Littler stürmt die darts-welt: kann er phil taylors rekorde brechen?

Die Dartspfeile fliegen wie nie zuvor – und Luke Littler (19) ist der Mann, der die Welt im Sturm erobert. Der junge Engländer dominiert nicht nur die Turniere, sondern sorgt auch für einen medialen Hype, der den darts-Sport seit Jahren nicht mehr erlebt hat. Doch was steckt hinter dem Shootingstar? Und wie geht er mit dem immensen Druck um?

Der superstar und sein unerwarteter aufstieg

Littler, ein bekennender Fan von Manchester United, steht vor der Herausforderung, seine eigene Leistung mit den Erwartungen eines riesigen Publikums in Einklang zu bringen.
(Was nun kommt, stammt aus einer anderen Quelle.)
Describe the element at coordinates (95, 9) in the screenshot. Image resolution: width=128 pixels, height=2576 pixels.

In einem exklusiven Interview mit SPORT BILD thematisierte er die Frage, ob sein Verein fünf Spiele in Folge gewinnen könnte, bevor er selbst fünf Weltmeisterschaften hintereinander gewinnt. Seine Antwort, gespickt mit einem Augenzwinkern, verdeutlicht: „Im Moment spielen wir ganz gut…“ – ein Ausdruck von Selbstbewusstsein, der ihn auszeichnet.
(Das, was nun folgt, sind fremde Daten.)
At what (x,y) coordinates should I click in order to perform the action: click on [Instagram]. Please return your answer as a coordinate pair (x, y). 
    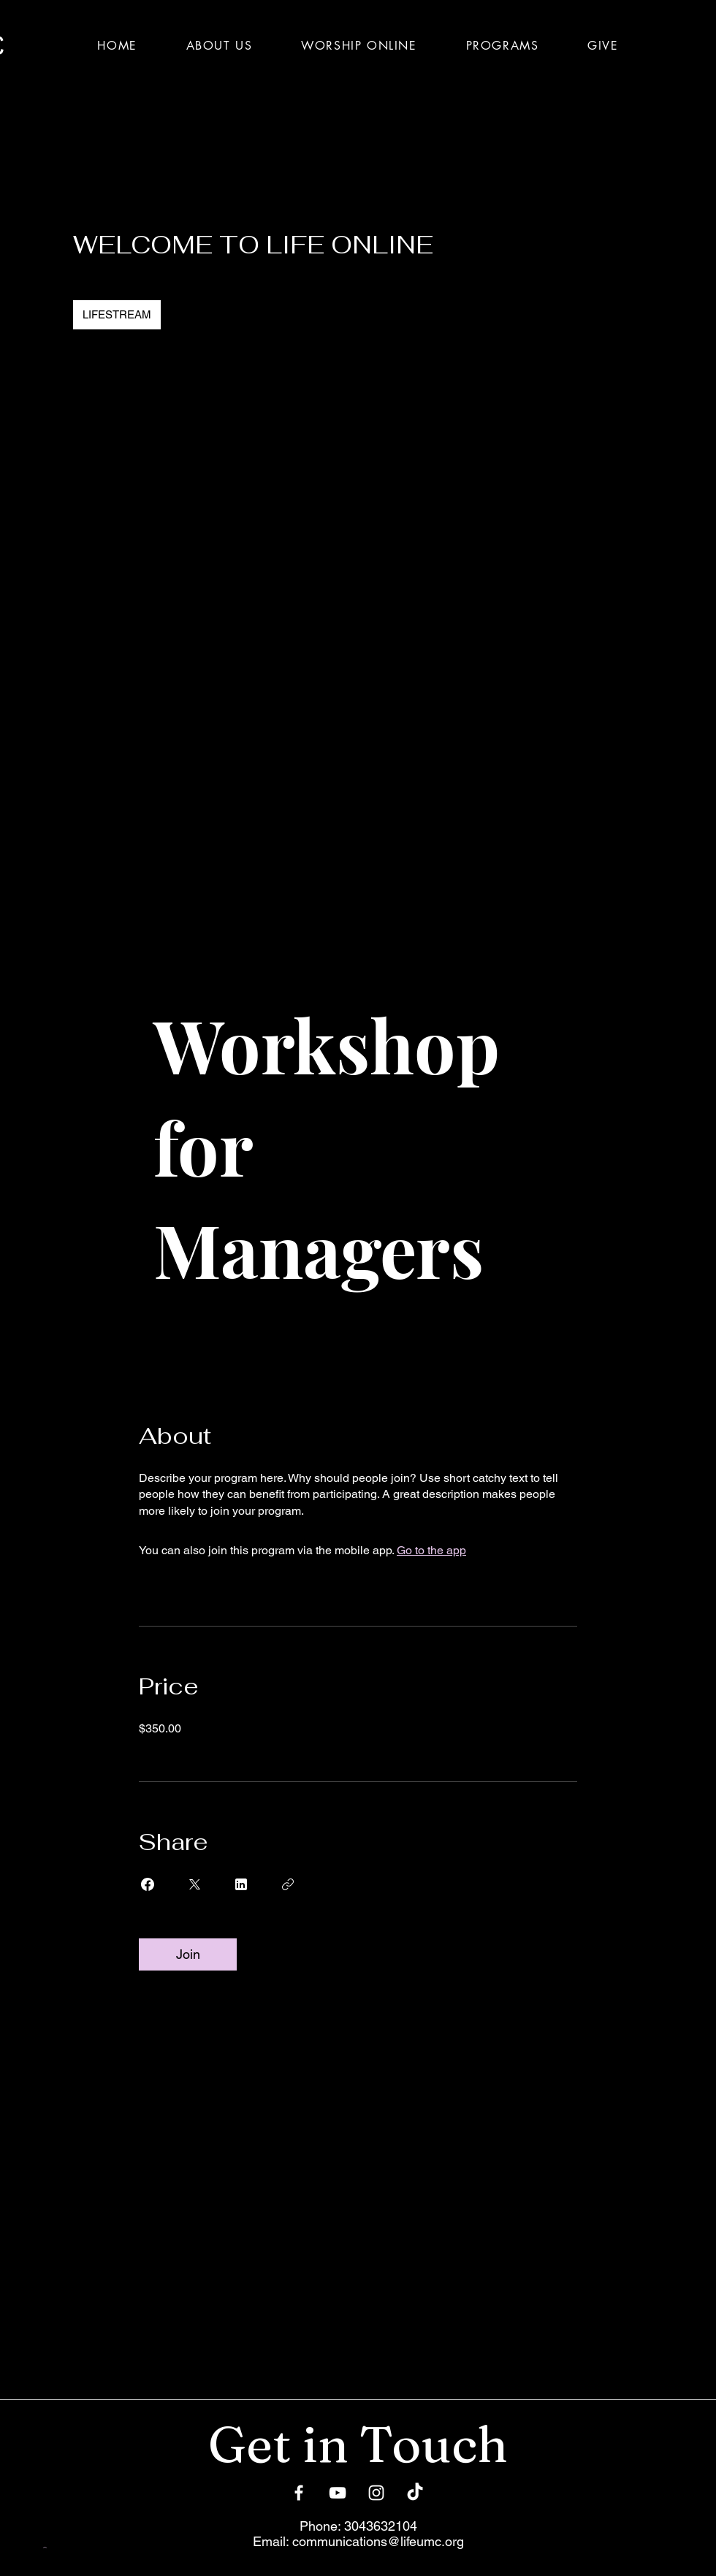
    Looking at the image, I should click on (376, 2493).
Göttingen und die schattenseiten des erfolgs

Göttingen und die schattenseiten des erfolgs

Die Schattenseiten des Ruhms zeigen sich auch auf dem Platz. Der Vorfall in Göttingen, bei dem deutsche Fans im Spiel gegen Niko Springer so laut buhten, dass die Partie unterbrochen werden musste, wirft ein Schlaglicht auf die Leidenschaft – und die Grenzen des Supports. Littler kennt das Gefühl: „Manche Spieler werden eben nicht gemocht. Gegen bestimmte Gegner wollen die Fans nicht, dass du gewinnst.“ Er hat gelernt, damit umzugehen, wie er zugab: „Ich wurde in Dublin ausgebuht und habe trotzdem gewonnen.“

Mentale stärke und die kunst des ausblockens

Mentale stärke und die kunst des ausblockens

Der Schlüssel zum Erfolg liegt für Littler im Ausblenden. „Es geht nur darum, alles auszublenden und mein eigenes Spiel zu spielen“, erklärt er. Diese Fähigkeit, den Druck und die negativen Emotionen zu ignorieren, hat er in den letzten zwei Jahren perfektioniert. „Ich reagiere nicht auf das Publikum – höchstens, wenn ich gewinne.“ Dies ist keine Strategie im klassischen Sinne, sondern eine intuitive Reaktion, die er von vielen anderen Spielern kennt, mit der er sich aber immer besser zurechtfindet.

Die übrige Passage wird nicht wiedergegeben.